A constitutional amendment is required to lower the bond threshold. And a constitutional amendment itself needs supermajority support from the Legislature along with majority support from Idaho voters. While that’s a high bar, other proposals to address school facility financing likely are on the horizon.
“We’ve ignored it too long,” Yamamoto said. “I’ve heard some pretty interesting — and I would go so far as to say exciting — possibilities for addressing school facilities.”
Little, who is delivering his State of the State address and budget recommendations Monday, told reporters he will prioritize school facilities this session, but declined to elaborate.
A new funding formula?
Meanwhile, school leaders are hoping for long-term solutions to stabilize school finances, whether that’s a sustainable source for facilities or a more predictable annual budgeting process.
This school year, the state reverted back to an attendance-based funding formula, which divides money based on average attendance. During the COVID-19 pandemic, Idaho school districts temporarily received funds based on enrollment, a process that school leaders have long advocated to make permanent for its stability and predictability.
Democrats on Thursday noted a potential $161 million cut to public schools from the reversion to attendance-based funding. If a supplemental appropriation isn’t approved this session to account for the lost funds, the attendance-based decrease could claw back a major portion of the $381 million windfall schools got last year.
“We made some strides last year, but we didn’t deliver the boost in education funding that was promised,” Assistant House Minority Leader Rep. Lauren Necochea, D-Boise, told reporters Thursday.
Republican state superintendent Debbie Critchfield’s task force to study potential formula changes built some momentum to update the formula heading into the session. But after several meetings in recent months, the committee didn’t make a recommendation on attendance-based funding, which still has broad support among Republicans.

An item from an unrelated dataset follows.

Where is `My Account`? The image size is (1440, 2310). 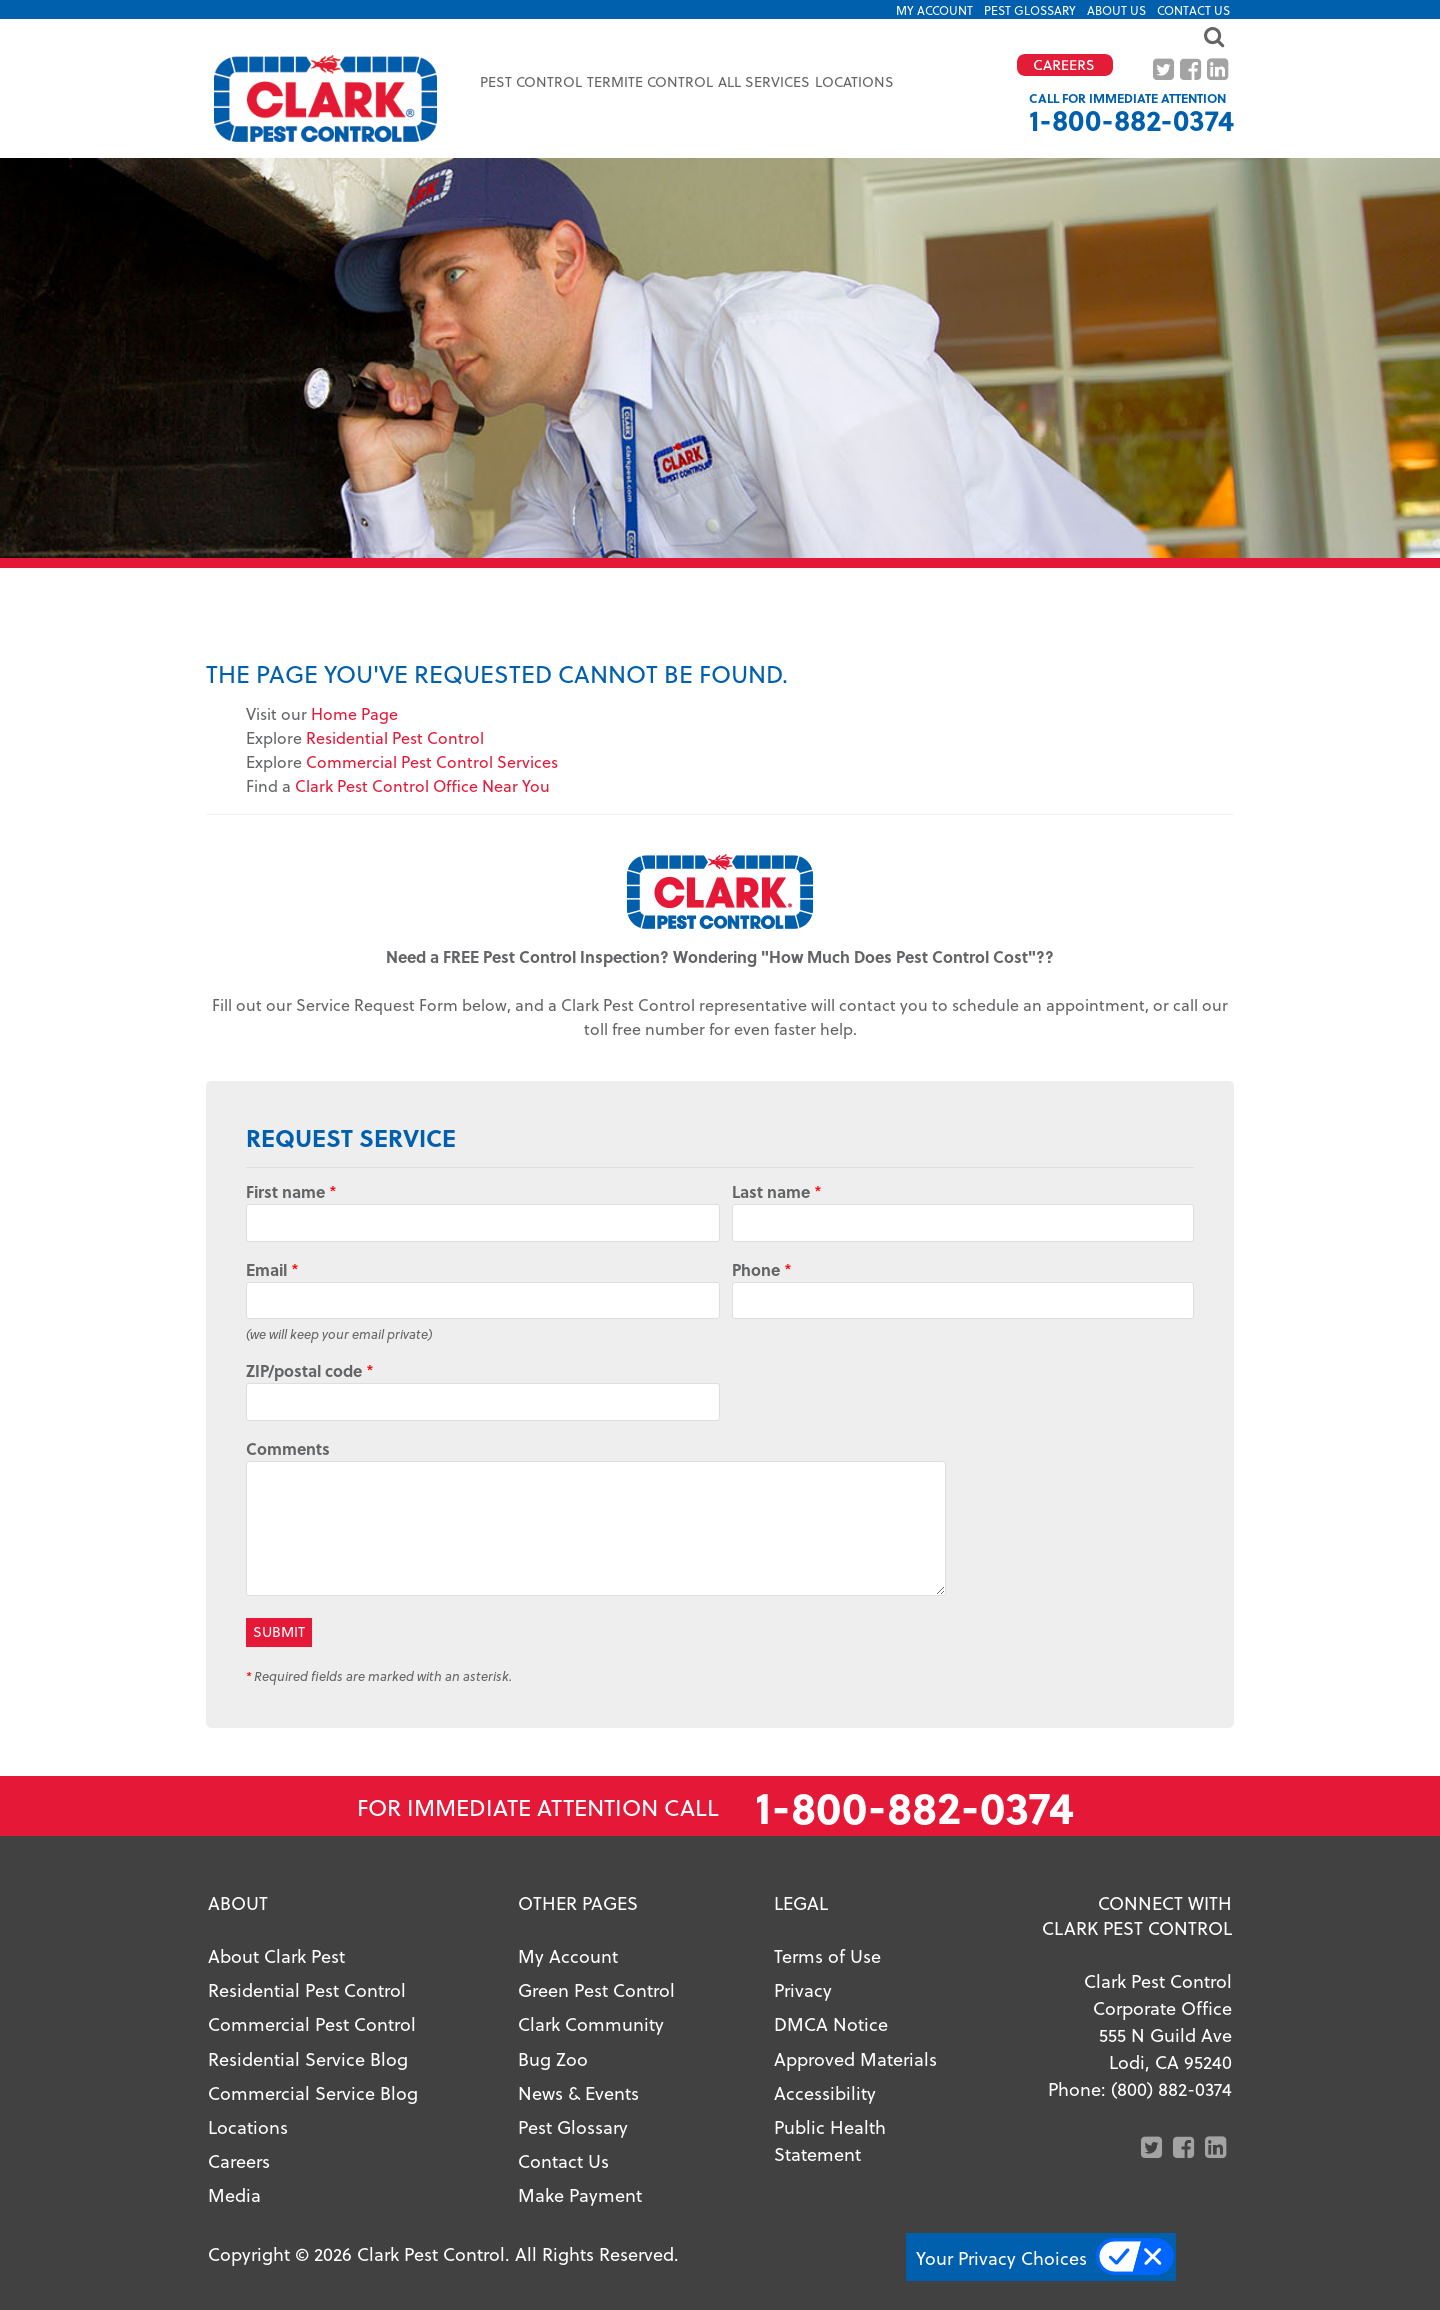
My Account is located at coordinates (934, 10).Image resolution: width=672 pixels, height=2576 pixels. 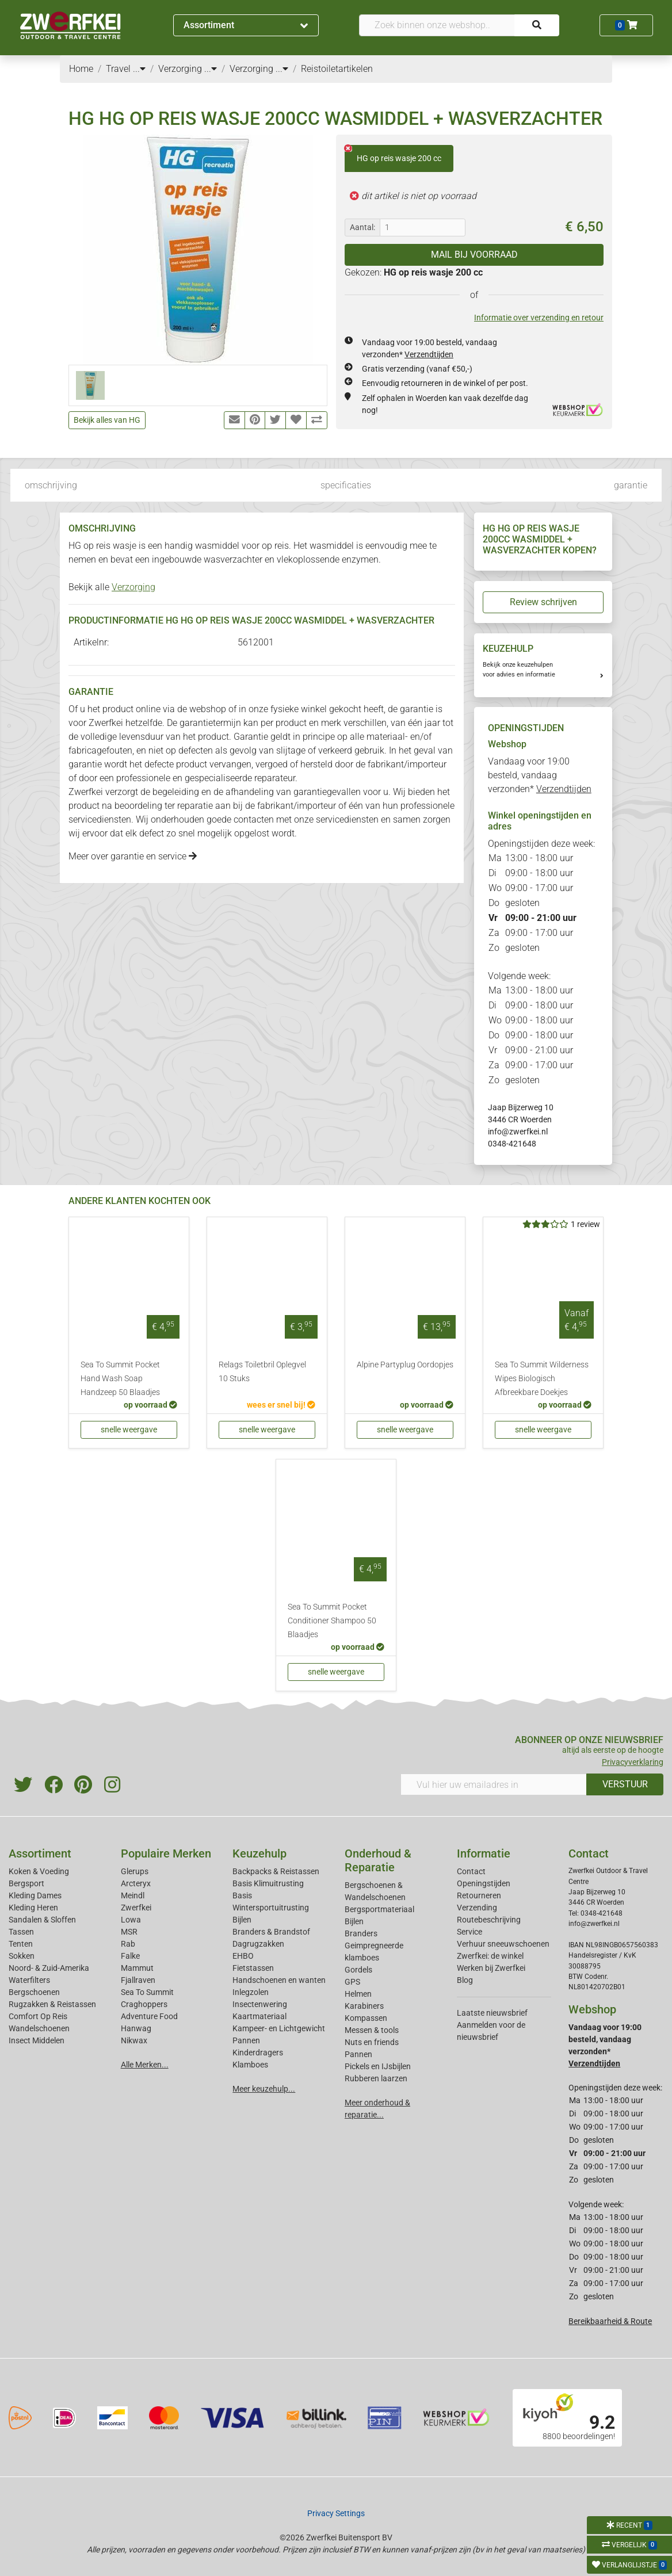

School leaders had ample notice of the switch back to attendance funding, Den Hartog noted Thursday. She also acknowledged that students are increasingly absent, and school funding could accommodate flexible attendance while still providing adequate money to schools.
“I think we’re going to have a continued discussion, and maybe find some compromises in the middle,” Den Hartog said.
Library bills return before GOP primary
An ongoing debate over content in libraries also remains unsettled, and lawmakers say they expect multiple bills to take another crack at regulating what’s accessible to children in school and public libraries.
Those proposals, and other social issues related to education, will likely be fodder for the May GOP primary election, which has been attracting campaign spending and early endorsements for months.
Republicans who opposed last year’s library bill — which would have made libraries civilly liable for distributing material considered “harmful” — have faced censure by the state GOP and their home precinct committees. Resistance to that bill has also been the subject of several attack ads on incumbent lawmakers.
Such dividing lines between Republicans will come into focus during the legislative session, Lent said.
“It will be much clearer for (voters) to make their decisions, as to what brand of Republican Party they’re more inclined to support,” he said.